Wow, that’s a big statement of economese. Not really. Let’s get down to the facts. As of the time I wrote this, gold was going for $32 for 500 on my server, alliance side. I’ve seen lower prices, I’ve seen higher. Your average gold farmer tries to take in 20 gold an hour, per account. This means approximately 25 hours of playtime for $30 gold. Under absolutely no circumstances is this a reasonable way to make money for anyone in the US. Even if you are in college, with all the free time in the world, this is an idiotic use of your time for profit. However, in China, where wages are substantially lower, this becomes a lot more realistic. An investigative piece done by 1up.com (a must read for anyone interested in this subject), puts the monthly wage of a Chinese gold farmer at .56 cents an hour, or about $150 a month. Suddenly, this ratio of playtime to gold to money makes a bit more sense. But note—this is only possible in a country like China, where labor is exceedingly cheap. This is also the same reason everything in the US is manufactured over there: it’s far cheaper to pay people pennies and ship stuff on a boat than to pay a living wage here in the US.

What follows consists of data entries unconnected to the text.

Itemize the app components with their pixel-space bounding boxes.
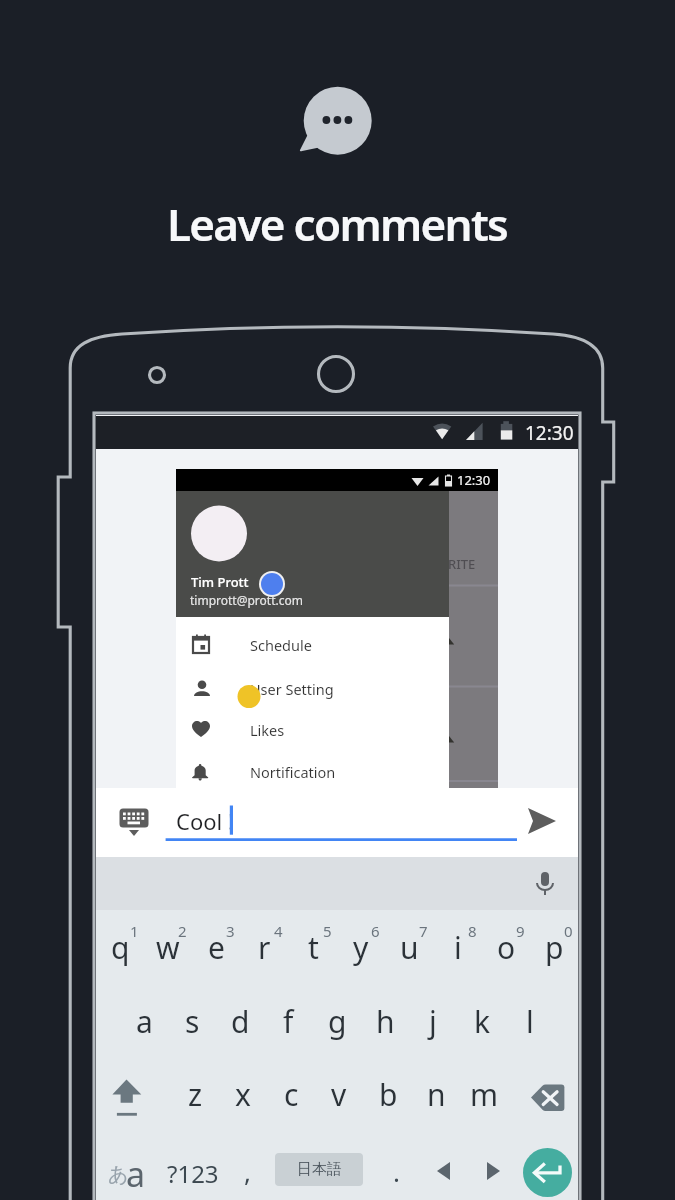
button[interactable]: Keyboard	[118, 806, 150, 838]
staticText: i	[454, 927, 462, 968]
button[interactable]: l	[506, 997, 554, 1045]
staticText: z	[188, 1074, 203, 1115]
staticText: User Setting	[250, 679, 334, 699]
button[interactable]: 0	[544, 907, 592, 955]
button[interactable]: w	[144, 923, 192, 971]
staticText: 3	[226, 921, 235, 941]
staticText: c	[284, 1074, 299, 1115]
button[interactable]: Backspace	[529, 1082, 567, 1114]
button[interactable]: z	[171, 1070, 219, 1118]
staticText: 6	[371, 921, 380, 941]
button[interactable]: 6	[351, 907, 399, 955]
button[interactable]: User Setting	[176, 668, 449, 710]
staticText: Cool !	[176, 806, 234, 836]
staticText: 1	[130, 921, 139, 941]
staticText: x	[235, 1074, 251, 1115]
staticText: v	[331, 1074, 347, 1115]
staticText: 4	[274, 921, 283, 941]
button[interactable]: 日本語	[275, 1153, 363, 1186]
button[interactable]: Comments	[290, 78, 386, 164]
staticText: 8	[468, 921, 477, 941]
button[interactable]: p	[530, 923, 578, 971]
button[interactable]: Likes	[176, 709, 449, 751]
button[interactable]: v	[315, 1070, 363, 1118]
staticText: a	[136, 1001, 153, 1042]
button[interactable]: d	[216, 997, 264, 1045]
staticText: d	[231, 1001, 250, 1042]
button[interactable]: 2	[158, 907, 206, 955]
staticText: Schedule	[250, 635, 312, 655]
button[interactable]: h	[361, 997, 409, 1045]
button[interactable]: .	[393, 1154, 400, 1189]
staticText: 12:30	[525, 420, 574, 446]
button[interactable]: o	[482, 923, 530, 971]
staticText: k	[474, 1001, 491, 1042]
button[interactable]: m	[460, 1070, 508, 1118]
button[interactable]: Shift	[104, 1073, 152, 1123]
staticText: h	[376, 1001, 395, 1042]
button[interactable]: n	[412, 1070, 460, 1118]
staticText: o	[497, 927, 516, 968]
button[interactable]: r	[240, 923, 288, 971]
button[interactable]: x	[219, 1070, 267, 1118]
button[interactable]: u	[385, 923, 433, 971]
button[interactable]: 1	[110, 907, 158, 955]
staticText: 0	[564, 921, 573, 941]
button[interactable]: Send	[524, 804, 560, 838]
button[interactable]: Schedule	[176, 624, 449, 666]
staticText: g	[328, 1001, 347, 1042]
staticText: m	[470, 1074, 499, 1115]
staticText: RITE	[448, 555, 476, 573]
button[interactable]: i	[434, 923, 482, 971]
button[interactable]: 7	[399, 907, 447, 955]
button[interactable]: 5	[303, 907, 351, 955]
staticText: a	[126, 1151, 146, 1197]
button[interactable]: g	[313, 997, 361, 1045]
button[interactable]: 9	[496, 907, 544, 955]
button[interactable]: q	[96, 923, 144, 971]
staticText: timprott@prott.com	[190, 592, 303, 608]
button[interactable]: ?123	[167, 1157, 219, 1190]
button[interactable]: Nortification	[176, 751, 449, 793]
staticText: s	[185, 1001, 200, 1042]
staticText: e	[208, 927, 225, 968]
staticText: Nortification	[250, 762, 336, 782]
staticText: u	[400, 927, 419, 968]
staticText: あ	[108, 1162, 129, 1187]
staticText: t	[308, 927, 319, 968]
staticText: 日本語	[297, 1160, 342, 1179]
button[interactable]: y	[337, 923, 385, 971]
button[interactable]: c	[267, 1070, 315, 1118]
staticText: 5	[323, 921, 332, 941]
button[interactable]: Cursor right	[478, 1157, 506, 1185]
staticText: r	[258, 927, 271, 968]
button[interactable]: j	[409, 997, 457, 1045]
staticText: Leave comments	[167, 194, 508, 254]
button[interactable]: t	[289, 923, 337, 971]
staticText: q	[111, 927, 130, 968]
button[interactable]: Voice input	[530, 869, 560, 899]
button[interactable]: Cursor left	[431, 1157, 459, 1185]
staticText: n	[427, 1074, 446, 1115]
button[interactable]: e	[192, 923, 240, 971]
button[interactable]: s	[168, 997, 216, 1045]
staticText: j	[429, 1001, 437, 1042]
staticText: Likes	[250, 720, 285, 740]
button[interactable]: f	[264, 997, 312, 1045]
button[interactable]: a	[120, 997, 168, 1045]
staticText: 9	[516, 921, 525, 941]
button[interactable]: Enter	[523, 1148, 572, 1197]
button[interactable]: 4	[254, 907, 302, 955]
staticText: b	[379, 1074, 398, 1115]
button[interactable]: k	[458, 997, 506, 1045]
staticText: l	[526, 1001, 534, 1042]
staticText: y	[353, 927, 369, 968]
staticText: w	[156, 927, 180, 968]
button[interactable]: ,	[244, 1154, 251, 1189]
button[interactable]: b	[364, 1070, 412, 1118]
staticText: Tim Prott	[191, 573, 249, 591]
button[interactable]: 8	[448, 907, 496, 955]
button[interactable]: 3	[206, 907, 254, 955]
button[interactable]: あ	[100, 1141, 156, 1197]
staticText: f	[283, 1001, 294, 1042]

So why care? What does it all mean? For starters, it means that overseas farmers have a distinct advantage over US player in terms of the resources they can gather. Not racism, but fact. A casual player cannot compete with someone working full time on the same endeavor. Further, a PROFESSIONAL US gold farmer cannot under most circumstances make a living farming gold in this manner, thus meaning you will see little, if any, gold supply from US sources (exception being the sale of accounts, which are one shot deals, and a US seller who is a distributor of farmed gold from elsewhere). Someone in China can work full time and make a living off selling gold. Someone in the US cannot. So, let economies do their thing, right? NO! This is a GAME. WoW (despite my and others long hours committed to it) is a VIRTUAL world, created to entertain. It is not somewhere created to become a virtual sweatshop, and there are EULA items that explicitly ban the sale of in-game materials. Yet through poor enforcement, we see this behavior ever growing.
It gets worse. Although Chinese labor is exceedingly cheap, the fact is, with complex macros a single person can (and by reports, does) oversee multiple accounts farming at once. As a result, the earning potential of one Chinese farmer goes up by a factor of five or more. This is ANOTHER advantage a Chinese farmer has over your average player. Your average player is… well, playing, on one account, on one computer. They have little reason to go beyond, at max, two accounts (known as “dual boxing” and usually used to power level a character). You need to either be a serious geek to have five or so WoW capable computers… or be a professional. Conversely, a professional gold farmer can work 5 or more boxes, utilizing macros, at once. Most players don’t have this. Why? Because your average player wants to play to have fun: not to rake in the gold to sell on eBay. Because WoW is a game, not a way to make a living… or is it?
Another score to China.
But ok. World of Warcraft isn’t a competition of who can farm the most. So why should your average player care that some folks overseas are making a living off the game? A few reasons.
First of all, competition for scarce resources. The best example of this would be, say, farming for herbs or metals in the game. These items are quite precious, and utilized by a number of individuals: arcane crystals, for example, are used to make some of the game’s best weapons, and herbs are used in potions that are crucial to battling the game’s toughest bosses and dungeons. Competition will be high regardless: many players want these same weapons and battle these same bosses. However, competition is artificially inflated by the fact that there are Chinese gold farmers working the same, limited resource nodes, over and over again. In turn, they will sell these items on the auction house: keeping them within the game, true. But you are artificially increasing the cost of in game gold and time to obtain items that are useful for PLAYING THE GAME.
Conversely, the farmers are using these items to PROFIT. It is one thing to lose out on in game resources to another player who seeks to use those same items for his own benefit (that player is playing within his rights). It’s quite another to lose out to an individual who is working multiple accounts in an attempt to earn a living (that player is violating the EULA, as well as seeking individual profit). Well hey, you say, the guy’s just trying to feed his family. Perhaps. But WoW is not meant to be a place for people to make a living: it is meant to be a place to play a game. I would even go so far as to say I’d rather lose out resources to another “real” player who is going to sell them for in-game gold to buy other stuff for his own character, because I know, at the very least, he is using his own free time, just as I am to play the game. He is not working 5 machines running complex macro scripts to beat me out. This is why it’s not “cheating” if you mail gold to your lower level alt: you earned that money on your own time, by playing the game it was intended. Not by turning yourself into a gold collecting apparatus.